What to produce
In your copy, each line below is repeated exactly and no image appears.

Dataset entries

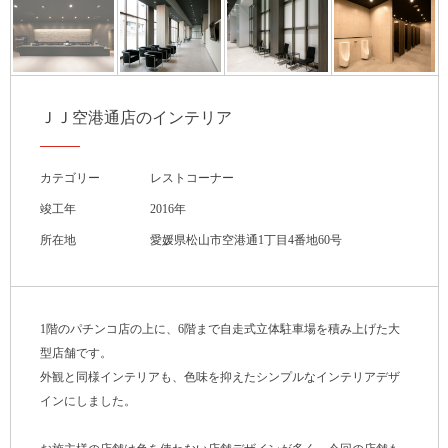
ＪＪ空港通店のインテリア
カテゴリー
レストコーナー
竣工年
2016年
所在地
愛媛県松山市空港通1丁目4番地60号
1階のパチンコ店の上に、6階まで自走式立体駐車場を積み上げた大
型店舗です。
外観と同様インテリアも、色味を抑えたシンプルなインテリアデザ
インにしました。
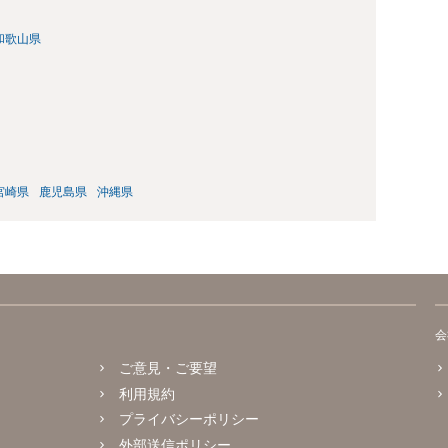
和歌山県
宮崎県
鹿児島県
沖縄県
会
ご意見・ご要望
利用規約
プライバシーポリシー
外部送信ポリシー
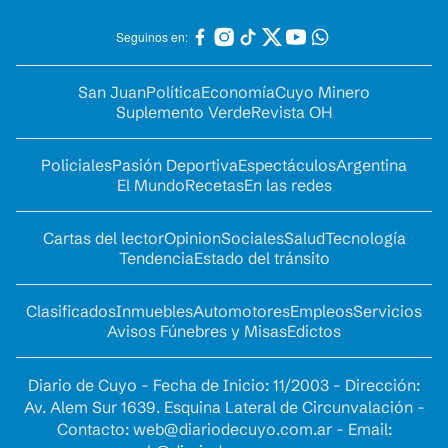
Seguinos en:
San Juan
Política
Economía
Cuyo Minero
Suplemento Verde
Revista OH
Policiales
Pasión Deportiva
Espectáculos
Argentina
El Mundo
Recetas
En las redes
Cartas del lector
Opinion
Sociales
Salud
Tecnología
Tendencia
Estado del tránsito
Clasificados
Inmuebles
Automotores
Empleos
Servicios
Avisos Fúnebres y Misas
Edictos
Diario de Cuyo - Fecha de Inicio: 11/2003 - Dirección:
Av. Alem Sur 1639. Esquina Lateral de Circunvalación -
Contacto:
web@diariodecuyo.com.ar
- Email:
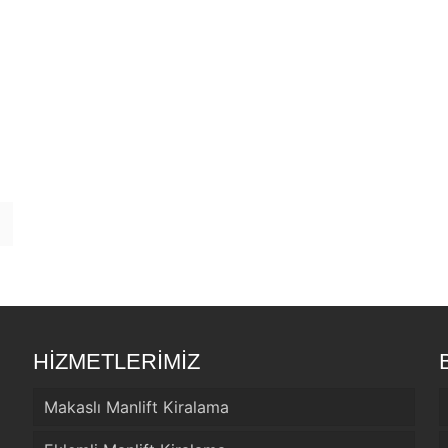
HİZMETLERİMİZ
Makaslı Manlift Kiralama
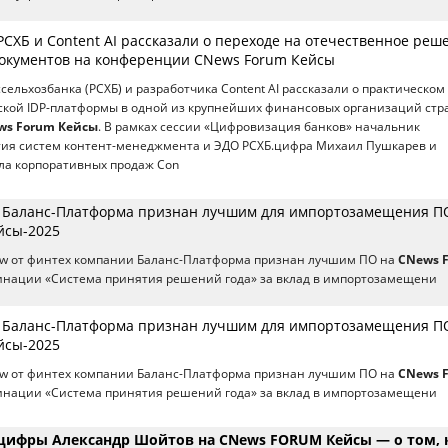
СХБ и Content AI рассказали о переходе на отечественное реш
документов на конференции CNews Forum Кейсы
сельхозбанка (РСХБ) и разработчика Content AI рассказали о практическом
ской IDP-платформы в одной из крупнейших финансовых организаций стр
ws Forum Кейсы
. В рамках сессии «Цифровизация банков» начальник
тия систем контент-менеджмента и ЭДО РСХБ.цифра Михаил Пушкарев и
ла корпоративных продаж Con
 Баланс-Платформа признан лучшим для импортозамещения П
йсы-2025
low от финтех компании Баланс-Платформа признан лучшим ПО на
CNews 
инации «Система принятия решений года» за вклад в импортозамещени
 Баланс-Платформа признан лучшим для импортозамещения П
йсы-2025
low от финтех компании Баланс-Платформа признан лучшим ПО на
CNews 
инации «Система принятия решений года» за вклад в импортозамещени
ифры Александр Шойтов на CNews FORUM Кейсы — о том,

Task output
ＪＪ空港通店のインテリア
カテゴリー
レストコーナー
竣工年
2016年
所在地
愛媛県松山市空港通1丁目4番地60号
1階のパチンコ店の上に、6階まで自走式立体駐車場を積み上げた大
型店舗です。
外観と同様インテリアも、色味を抑えたシンプルなインテリアデザ
インにしました。
和歌山県
宮崎県
鹿児島県
沖縄県
会
ご意見・ご要望
利用規約
プライバシーポリシー
外部送信ポリシー
Seguinos en:
San Juan
Política
Economía
Cuyo Minero
Suplemento Verde
Revista OH
Policiales
Pasión Deportiva
Espectáculos
Argentina
El Mundo
Recetas
En las redes
Cartas del lector
Opinion
Sociales
Salud
Tecnología
Tendencia
Estado del tránsito
Clasificados
Inmuebles
Automotores
Empleos
Servicios
Avisos Fúnebres y Misas
Edictos
Diario de Cuyo - Fecha de Inicio: 11/2003 - Dirección:
Av. Alem Sur 1639. Esquina Lateral de Circunvalación -
Contacto:
web@diariodecuyo.com.ar
- Email:
HİZMETLERİMİZ
Makaslı Manlift Kiralama
СХБ и Content AI рассказали о переходе на отечественное реш
документов на конференции CNews Forum Кейсы
сельхозбанка (РСХБ) и разработчика Content AI рассказали о практическом
ской IDP-платформы в одной из крупнейших финансовых организаций стр
ws Forum Кейсы
. В рамках сессии «Цифровизация банков» начальник
тия систем контент-менеджмента и ЭДО РСХБ.цифра Михаил Пушкарев и
ла корпоративных продаж Con
 Баланс-Платформа признан лучшим для импортозамещения П
йсы-2025
low от финтех компании Баланс-Платформа признан лучшим ПО на
CNews 
инации «Система принятия решений года» за вклад в импортозамещени
 Баланс-Платформа признан лучшим для импортозамещения П
йсы-2025
low от финтех компании Баланс-Платформа признан лучшим ПО на
CNews 
инации «Система принятия решений года» за вклад в импортозамещени
ифры Александр Шойтов на CNews FORUM Кейсы — о том,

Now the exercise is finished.